From: Jukka K. Korpela (jkorpela@cs.tut.fi)
Date: Sat Sep 10 2005 - 09:20:01 CDT
On Fri, 9 Sep 2005, Doug Ewell wrote:
> I'm afraid the list is at risk of falling into a hole debating this "how
> many languages on the head of a pin" question, when the real underlying
> question may be completely different.
Indeed, especially since the question was probably based on a 
misconception on one thing at least, since it asked about encoding forms 
and not Unicode.
While waiting for a clarification to the question, we can still discuss 
_another_ question, namely that of language support by Unicode. There 
seems to be confusion around it, too, and the question itself is somewhat 
obscure. For example, does "Unicode" mean the Unicode repertoire of 
characters, or the Unicode Standard, or the Unicode Consortium?
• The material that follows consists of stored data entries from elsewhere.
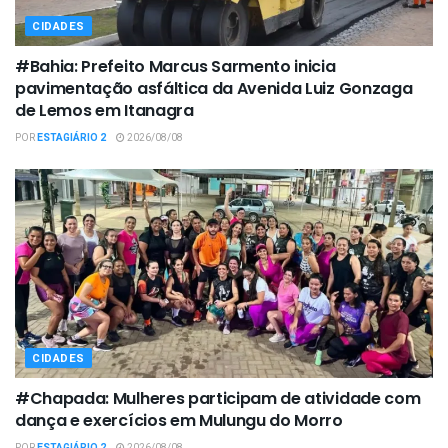
CIDADES
#Bahia: Prefeito Marcus Sarmento inicia
pavimentação asfáltica da Avenida Luiz Gonzaga
de Lemos em Itanagra
POR
ESTAGIÁRIO 2
2026/08/08
CIDADES
#Chapada: Mulheres participam de atividade com
dança e exercícios em Mulungu do Morro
I'd say that the short answer to the question "what languages are 
supported by the Unicode Standard?" would be as follows (without trying to 
clarify the question much - can't do that in a _short_ answer):
All living languages, and many dead languages, can be written in 
their normal writing system(s) using Unicode characters. However, some
of their characters cannot be represented as single Unicode characters
but as combinations. Some orthographic and typographic constructs, which 
could in principle be expressed in plain text, cannot be expressed
in Unicode. Some of the properties of characters as defined by the Unicode 
Standard do not correspond to their behavior in different languages.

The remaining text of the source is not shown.